The same judge who oversaw General Motors’ 2009 bankruptcy will hear arguments Tuesday over how much of a shield the company still has against lawsuits involving vehicles and crashes from before the automaker exited bankruptcy in July 2009, most notably those vehicles with defective ignition switches, reported Detroit Free Press.

U.S. Bankruptcy Judge Robert Gerber isn’t expected to make a decision for weeks. After he rules, one side almost certainly will appeal to a federal court in New York.

A GM victory would at least limit its cost of recall-related lawsuits to vehicles produced after the bankruptcy. Any wrongful death or personal injury cases tied to the ignition-switch defect, in which the crash occurred after bankruptcy, could proceed. The Tuesday hearing involves cases brought to recoup economic loss and also victims’ lawsuits unresolved by a compensation process independently run for GM by compensation expert Ken Feinberg.

Should the plaintiffs prevail, GM could eventually have to pay a few more billions of dollars to cover mostly the legal fees incurred in pending class action lawsuits.

This slow legal process is unfolding against the backdrop of GM’s potential proxy fight with a group of hedge funds pressuring it to give shareholders $8 billion through a stock buyback.

On one side Tuesday will be attorneys representing thousands of people who own GM vehicles that were recalled last year for dozens of defects and potential malfunctions. They have sued for what they claim is the lost value of their cars and trucks. Some of the cases involved personal injuries or deaths.

Arthur Steinberg, an attorney with the firm of King & Spalding, will present GM’s argument.

GM had to know

First the plaintiffs’ view.

“The gist of our argument is quite simple,” said Steve Berman, a Seattle lawyer representing some of the plaintiffs who claim recalls eroded their vehicles’ value. “GM knew that it had a safety defect as a result of these defective ignition switches. Therefore GM was obligated to give them individual notice that they had a claim in bankruptcy court. The remedy is that the bankruptcy order is not applicable to those folks.”

Now for GM’s case.

The 2009 bankruptcy involved a sale of the automaker’s “good assets” to an entity called General Motors LLC, or “new GM.” The “bad assets” were retained by Motors Liquidation, or “old GM.”

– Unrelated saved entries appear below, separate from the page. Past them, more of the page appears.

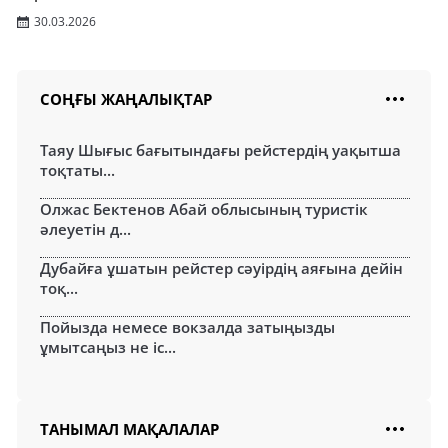
30.03.2026
СОҢҒЫ ЖАҢАЛЫҚТАР
Таяу Шығыс бағытындағы рейстердің уақытша
тоқтаты...
Олжас Бектенов Абай облысының туристік
әлеуетін д...
Дубайға ұшатын рейстер сәуірдің аяғына дейін
тоқ...
Пойызда немесе вокзалда затыңызды
ұмытсаңыз не іс...
ТАНЫМАЛ МАҚАЛАЛАР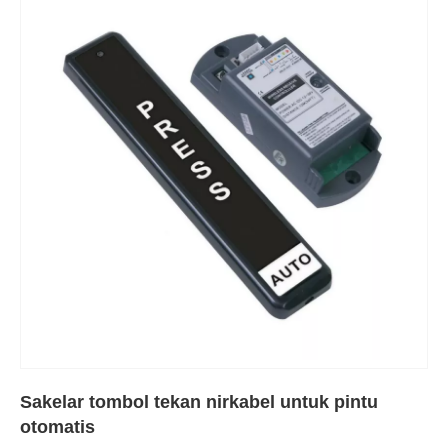
Sakelar tombol tekan nirkabel untuk pintu
otomatis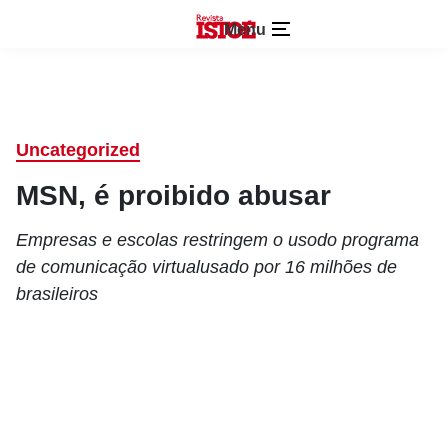
Menu
Uncategorized
MSN, é proibido abusar
Empresas e escolas restringem o usodo programa
de comunicação virtualusado por 16 milhões de
brasileiros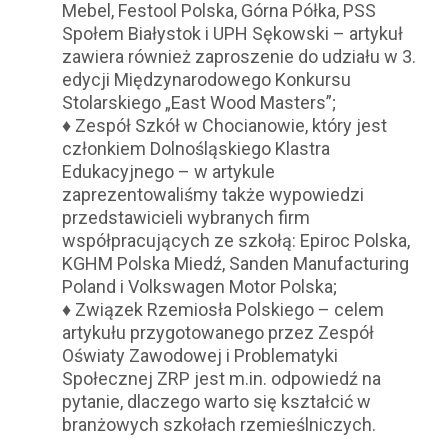
Mebel, Festool Polska, Górna Półka, PSS
Społem Białystok i UPH Sękowski – artykuł
zawiera również zaproszenie do udziału w 3.
edycji Międzynarodowego Konkursu
Stolarskiego „East Wood Masters”;
♦ Zespół Szkół w Chocianowie, który jest
członkiem Dolnośląskiego Klastra
Edukacyjnego – w artykule
zaprezentowaliśmy także wypowiedzi
przedstawicieli wybranych firm
współpracujących ze szkołą: Epiroc Polska,
KGHM Polska Miedź, Sanden Manufacturing
Poland i Volkswagen Motor Polska;
♦ Związek Rzemiosła Polskiego – celem
artykułu przygotowanego przez Zespół
Oświaty Zawodowej i Problematyki
Społecznej ZRP jest m.in. odpowiedź na
pytanie, dlaczego warto się kształcić w
branżowych szkołach rzemieślniczych.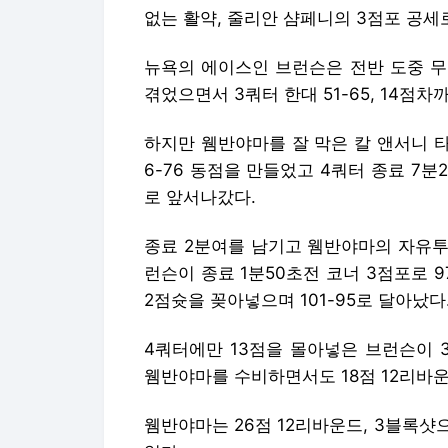
6-76 동점을 만들었고 4쿼터 종료 7분
로 앞서나갔다.
종료 2분여를 남기고 웸반야마의 자유투
런슨이 종료 1분50초전 코너 3점포로 9
2점슛을 꽂아넣으며 101-95로 달아났다
4쿼터에만 13점을 몰아넣은 브런슨이 
웸반야마를 수비하면서도 18점 12리바운
웸반야마는 26점 12리바운드, 3블록
었다.
이제훈 전문기자
Copyright © 서울신문. 무단전재, 재배포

The final sale agreement limited “new GM’s” liability to the unexpired portion of standard glove box warranties on vehicles manufactured before bankruptcy, any state Lemon Law obligations and claims from accidents or fatal incidents that occurred after the bankruptcy exit even if they involved vehicles produced by “old GM.”

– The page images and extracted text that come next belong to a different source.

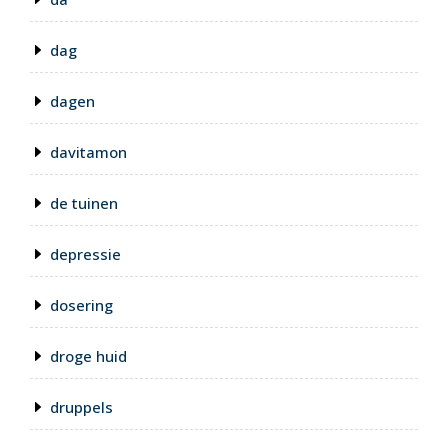
dag
dagen
davitamon
de tuinen
depressie
dosering
droge huid
druppels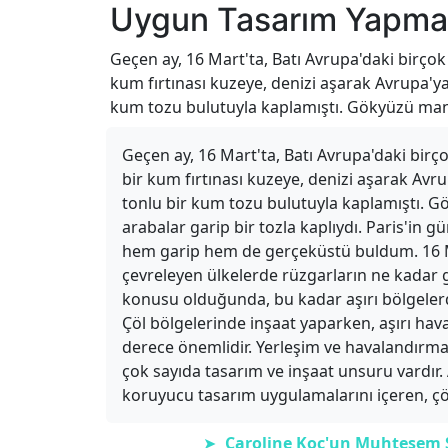
Uygun Tasarım Yapmas
Geçen ay, 16 Mart'ta, Batı Avrupa'daki birço
kum fırtınası kuzeye, denizi aşarak Avrupa'ya
kum tozu bulutuyla kaplamıştı. Gökyüzü mand
Geçen ay, 16 Mart'ta, Batı Avrupa'daki bir
bir kum fırtınası kuzeye, denizi aşarak Avru
tonlu bir kum tozu bulutuyla kaplamıştı. G
arabalar garip bir tozla kaplıydı. Paris'in
hem garip hem de gerçeküstü buldum. 16 Ma
çevreleyen ülkelerde rüzgarların ne kada
konusu olduğunda, bu kadar aşırı bölgelerd
Çöl bölgelerinde inşaat yaparken, aşırı ha
derece önemlidir. Yerleşim ve havalandırm
çok sayıda tasarım ve inşaat unsuru vardır.
koruyucu tasarım uygulamalarını içeren, çöl
➤
Caroline Koç'un Muhteşem Sa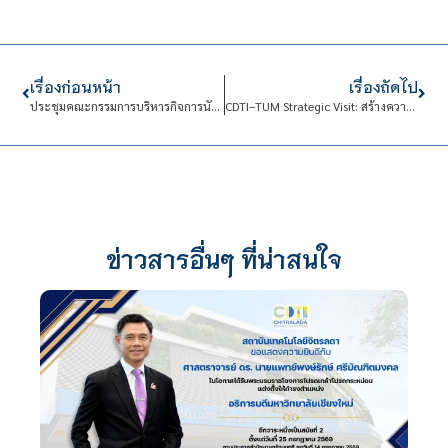
เรื่องก่อนหน้า
เรื่องถัดไป
ประชุมคณะกรรมการบริหารกิจการนักเรียนนักศึกษา และคณะกรรมการทุนการศึกษา
CDTI–TUM Strategic Visit: สร้างความร่วมมือไทย–เยอรมนี
ข่าวสารอื่นๆ ที่น่าสนใจ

Steinberg will argue that the company should be immune from all “lost value” lawsuits tied to vehicles produced before that time, even if the defects weren’t identified until last year.

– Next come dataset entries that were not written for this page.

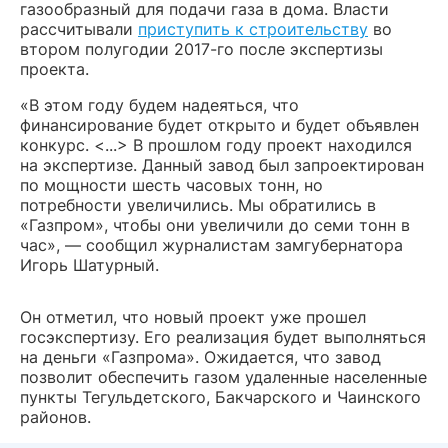
газообразный для подачи газа в дома. Власти
рассчитывали
приступить к строительству
во
втором полугодии 2017-го после экспертизы
проекта.
«В этом году будем надеяться, что
финансирование будет открыто и будет объявлен
конкурс. <...> В прошлом году проект находился
на экспертизе. Данный завод был запроектирован
по мощности шесть часовых тонн, но
потребности увеличились. Мы обратились в
«Газпром», чтобы они увеличили до семи тонн в
час», — сообщил журналистам замгубернатора
Игорь Шатурный.
Он отметил, что новый проект уже прошел
госэкспертизу. Его реализация будет выполняться
на деньги «Газпрома». Ожидается, что завод
позволит обеспечить газом удаленные населенные
пункты Тегульдетского, Бакчарского и Чаинского
районов.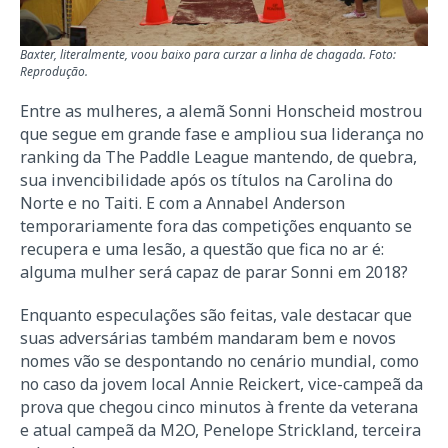
Baxter, literalmente, voou baixo para curzar a linha de chagada. Foto:
Reprodução.
Entre as mulheres, a alemã Sonni Honscheid mostrou
que segue em grande fase e ampliou sua liderança no
ranking da The Paddle League mantendo, de quebra,
sua invencibilidade após os títulos na Carolina do
Norte e no Taiti. E com a Annabel Anderson
temporariamente fora das competições enquanto se
recupera e uma lesão, a questão que fica no ar é:
alguma mulher será capaz de parar Sonni em 2018?
Enquanto especulações são feitas, vale destacar que
suas adversárias também mandaram bem e novos
nomes vão se despontando no cenário mundial, como
no caso da jovem local Annie Reickert, vice-campeã da
prova que chegou cinco minutos à frente da veterana
e atual campeã da M2O, Penelope Strickland, terceira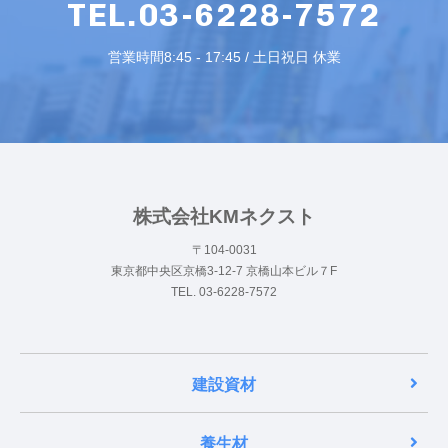
TEL.03-6228-7572
営業時間8:45 - 17:45 / 土日祝日 休業
株式会社KMネクスト
〒104-0031
東京都中央区京橋3-12-7 京橋山本ビル７F
TEL. 03-6228-7572
建設資材
養生材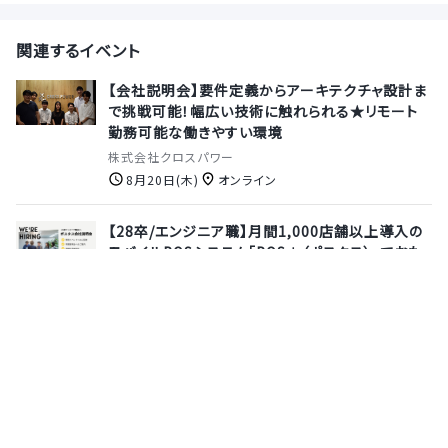
関連するイベント
【会社説明会】要件定義からアーキテクチャ設計ま
で挑戦可能！幅広い技術に触れられる★リモート
勤務可能な働きやすい環境
株式会社クロスパワー
8月20日(木)
オンライン
【28卒/エンジニア職】月間1,000店舗以上導入の
モバイルPOSシステム「POS＋（ポスタス）」でおも
てなし文化にテクノロジーを◎DX化で人手不足を
解消するSaaSビジネスで活躍しませんか？【8月ま
での参加で特典あり◎/会社説明会】
ポスタス株式会社
8月13日(木)
オンライン
【セキュリティエンジニア/28卒/1ヶ月間就業型イン
ターン】累計3億DL突破 ！アプリ開発のノーコード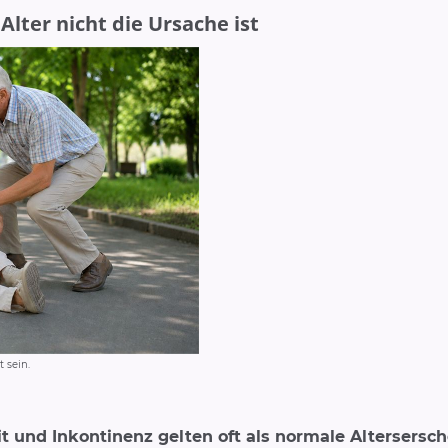
lter nicht die Ursache ist
 sein.
(v.l.): Prof. Dr. Joji Kuramatsu, Chefarzt Neurologi
Neuroradiologie, Dr. Georgios Ntoulias, Chefarzt
t und Inkontinenz gelten oft als normale Altersersc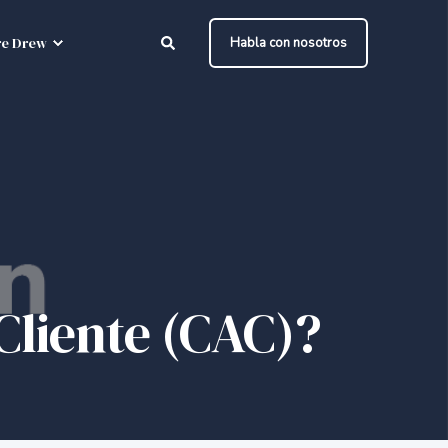
e Drew
Habla con nosotros
 Cliente (CAC)?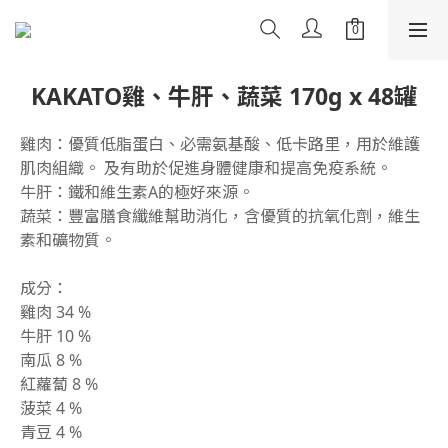
KAKATO雞、牛肝、蔬菜 170g x 48罐
雞肉：優質低脂蛋白、必需氨基酸、低卡路里，用於維護
肌肉組織。 及有助於促進身體健康和提高免疫系統。
牛肝：鐵和維生素A的極好來源。
蔬菜：豐富膳食纖維幫助消化，含優質的抗氧化劑，維生
素和礦物質。
成分：
雞肉 34 %
牛肝 10 %
南瓜 8 %
紅蘿蔔 8 %
菠菜 4 %
青豆 4 %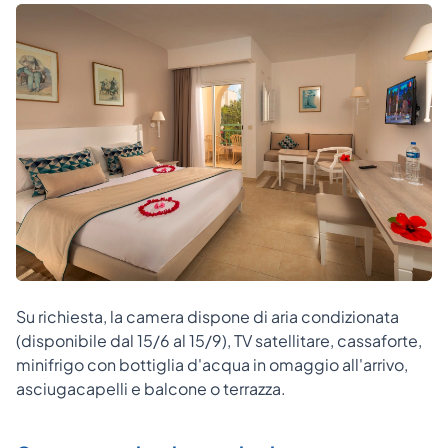
Su richiesta, la camera dispone di aria condizionata
(disponibile dal 15/6 al 15/9), TV satellitare, cassaforte,
minifrigo con bottiglia d'acqua in omaggio all'arrivo,
asciugacapelli e balcone o terrazza.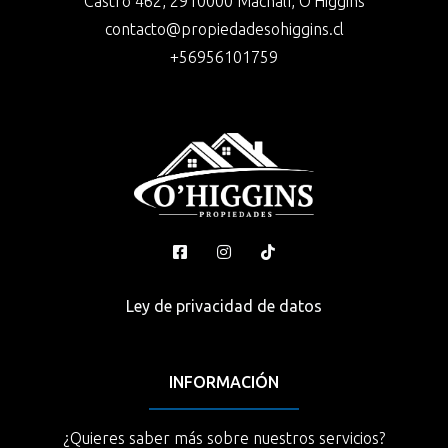
Castro 462, 2910000 Machalí, O'Higgins
contacto@propiedadesohiggins.cl
+56956101759
Ley de privacidad de datos
INFORMACIÓN
¿Quieres saber más sobre nuestros servicios?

GM contends those suits should be filed against “old GM,” a legal shell with assets that are far short of what is owed to thousands of other creditors. These plaintiffs would be at the end of a very long line.

Judge Gerber must determine whether GM had sufficient knowledge of any defects such as the defective ignition switches to warrant disclosure to him back in 2009 before old GM was given the shield and allowed to go broke.

The independent report by former federal prosecutor Anton Valukas, released last spring, was highly critical of GM’s delay in issuing a recall. But it found that neither CEO Mary Barra nor General Counsel Mike Millikin learned about the ignition defect until late January 2014.

Some mid-level engineers knew the switches were vulnerable to being bumped from the “on” position as early as 2003. Later higher-ranking engineers and some of Millikin’s legal staff knew how serious the flaw was, but they found out in 2012 or 2013.

Was there disclosure?

If Gerber rules GM intentionally failed before filing bankruptcy to disclose that or other defects that later led to recalls, the “lost economic value” owners have a much stronger case.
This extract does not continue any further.